What the task requires ▸ Find the line containing "funds; 2. Exchange" in the records below. Copy exactly that line and each one after it, ending at the line containing "5. Transfer services", and nothing more.

(Page-level text extractions)
▽

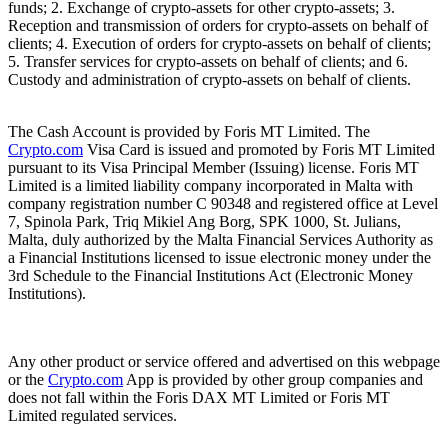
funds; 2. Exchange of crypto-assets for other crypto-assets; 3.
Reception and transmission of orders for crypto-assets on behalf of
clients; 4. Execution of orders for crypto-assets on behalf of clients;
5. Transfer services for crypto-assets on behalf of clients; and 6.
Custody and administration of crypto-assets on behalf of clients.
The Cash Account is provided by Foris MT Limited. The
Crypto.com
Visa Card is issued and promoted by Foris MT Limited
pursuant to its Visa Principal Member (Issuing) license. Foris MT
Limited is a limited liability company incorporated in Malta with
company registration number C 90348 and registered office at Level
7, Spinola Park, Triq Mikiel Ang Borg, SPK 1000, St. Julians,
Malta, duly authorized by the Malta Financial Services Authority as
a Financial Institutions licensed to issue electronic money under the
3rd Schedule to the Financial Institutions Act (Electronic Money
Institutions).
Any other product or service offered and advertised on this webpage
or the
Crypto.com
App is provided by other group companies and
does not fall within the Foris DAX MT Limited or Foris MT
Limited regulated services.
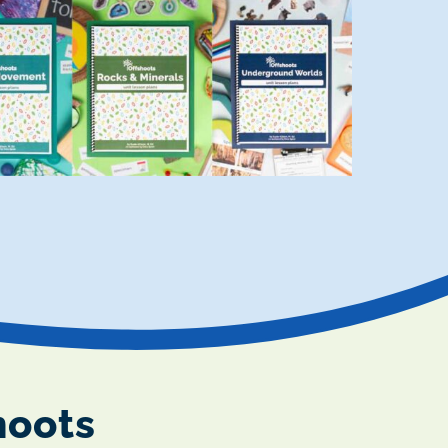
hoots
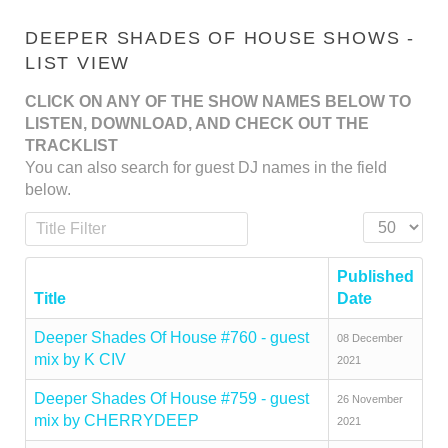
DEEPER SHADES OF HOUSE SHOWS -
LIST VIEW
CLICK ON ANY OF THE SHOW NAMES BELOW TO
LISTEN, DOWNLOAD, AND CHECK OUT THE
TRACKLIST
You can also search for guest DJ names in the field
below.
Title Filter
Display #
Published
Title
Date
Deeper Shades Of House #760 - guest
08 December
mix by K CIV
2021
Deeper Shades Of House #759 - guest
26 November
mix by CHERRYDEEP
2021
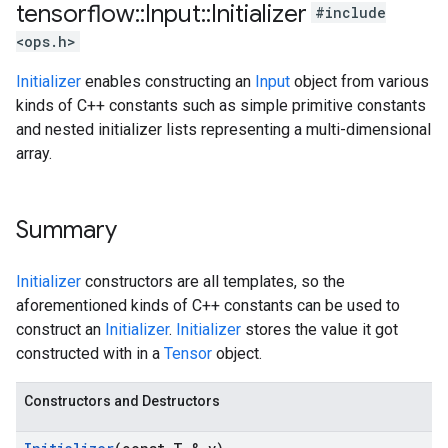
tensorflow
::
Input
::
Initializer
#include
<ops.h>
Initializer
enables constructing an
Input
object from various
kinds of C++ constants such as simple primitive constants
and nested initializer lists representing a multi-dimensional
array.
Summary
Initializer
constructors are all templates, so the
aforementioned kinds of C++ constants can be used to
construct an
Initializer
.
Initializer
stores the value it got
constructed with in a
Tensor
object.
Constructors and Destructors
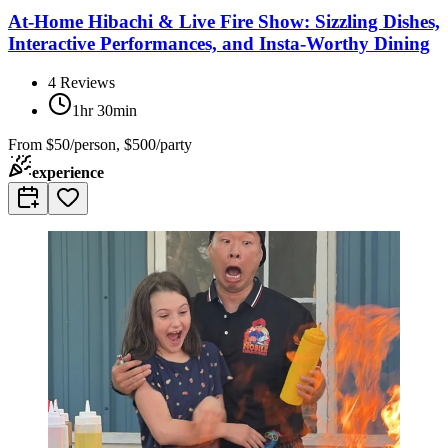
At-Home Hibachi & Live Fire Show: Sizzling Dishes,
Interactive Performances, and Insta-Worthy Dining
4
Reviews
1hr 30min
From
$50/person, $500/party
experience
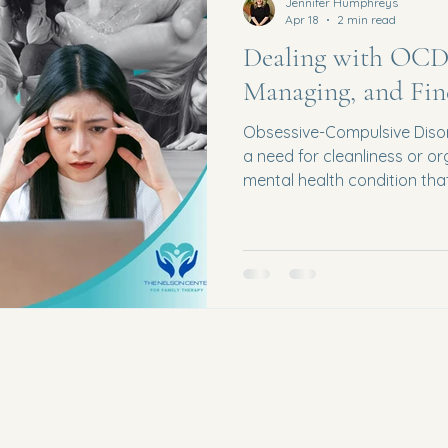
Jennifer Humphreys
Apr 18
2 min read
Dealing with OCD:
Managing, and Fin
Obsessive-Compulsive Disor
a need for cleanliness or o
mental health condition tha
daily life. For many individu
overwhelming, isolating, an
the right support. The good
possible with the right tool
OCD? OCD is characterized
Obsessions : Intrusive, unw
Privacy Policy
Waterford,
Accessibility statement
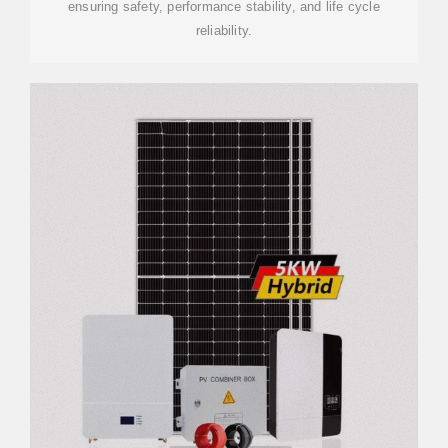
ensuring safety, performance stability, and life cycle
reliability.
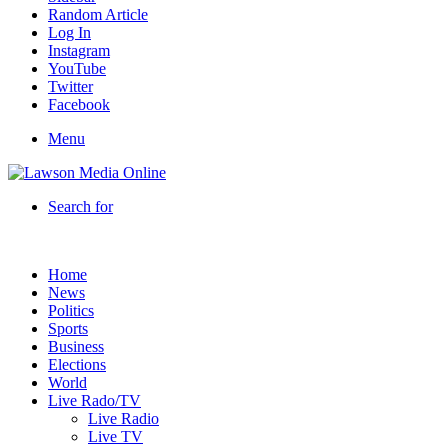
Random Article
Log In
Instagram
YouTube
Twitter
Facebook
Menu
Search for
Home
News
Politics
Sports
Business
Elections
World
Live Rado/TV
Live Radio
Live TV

△
▽

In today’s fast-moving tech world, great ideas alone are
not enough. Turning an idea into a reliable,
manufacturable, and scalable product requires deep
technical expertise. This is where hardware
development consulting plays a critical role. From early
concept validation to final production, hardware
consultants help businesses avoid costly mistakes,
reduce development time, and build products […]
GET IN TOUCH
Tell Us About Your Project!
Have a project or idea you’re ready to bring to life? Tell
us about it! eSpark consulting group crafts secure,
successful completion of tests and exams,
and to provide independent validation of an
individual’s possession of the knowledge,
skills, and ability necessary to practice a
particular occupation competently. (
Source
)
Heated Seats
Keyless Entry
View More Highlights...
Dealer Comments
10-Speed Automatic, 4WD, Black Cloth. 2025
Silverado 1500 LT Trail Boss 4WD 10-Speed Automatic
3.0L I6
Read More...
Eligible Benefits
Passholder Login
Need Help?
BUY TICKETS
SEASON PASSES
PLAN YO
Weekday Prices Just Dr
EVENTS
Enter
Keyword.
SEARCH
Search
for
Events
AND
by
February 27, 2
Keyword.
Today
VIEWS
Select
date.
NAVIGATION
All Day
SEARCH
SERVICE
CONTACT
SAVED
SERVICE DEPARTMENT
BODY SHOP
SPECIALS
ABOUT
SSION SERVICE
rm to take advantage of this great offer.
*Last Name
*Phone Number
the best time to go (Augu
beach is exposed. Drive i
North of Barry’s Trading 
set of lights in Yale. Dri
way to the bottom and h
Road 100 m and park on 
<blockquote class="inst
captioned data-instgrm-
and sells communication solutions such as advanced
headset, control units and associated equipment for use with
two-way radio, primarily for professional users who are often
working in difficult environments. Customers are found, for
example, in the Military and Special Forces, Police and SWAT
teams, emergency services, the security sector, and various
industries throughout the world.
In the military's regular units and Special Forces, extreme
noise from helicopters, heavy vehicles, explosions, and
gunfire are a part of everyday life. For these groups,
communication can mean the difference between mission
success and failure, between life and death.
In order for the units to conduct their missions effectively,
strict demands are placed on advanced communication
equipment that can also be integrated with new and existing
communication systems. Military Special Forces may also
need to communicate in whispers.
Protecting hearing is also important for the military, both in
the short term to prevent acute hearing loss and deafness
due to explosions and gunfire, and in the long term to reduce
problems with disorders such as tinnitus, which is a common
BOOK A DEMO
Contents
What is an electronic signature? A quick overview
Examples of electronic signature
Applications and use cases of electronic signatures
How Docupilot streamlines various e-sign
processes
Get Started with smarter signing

△

Exercise result ▸
funds; 2. Exchange of crypto-assets for other crypto-assets; 3.
Reception and transmission of orders for crypto-assets on behalf of
clients; 4. Execution of orders for crypto-assets on behalf of clients;
5. Transfer services for crypto-assets on behalf of clients; and 6.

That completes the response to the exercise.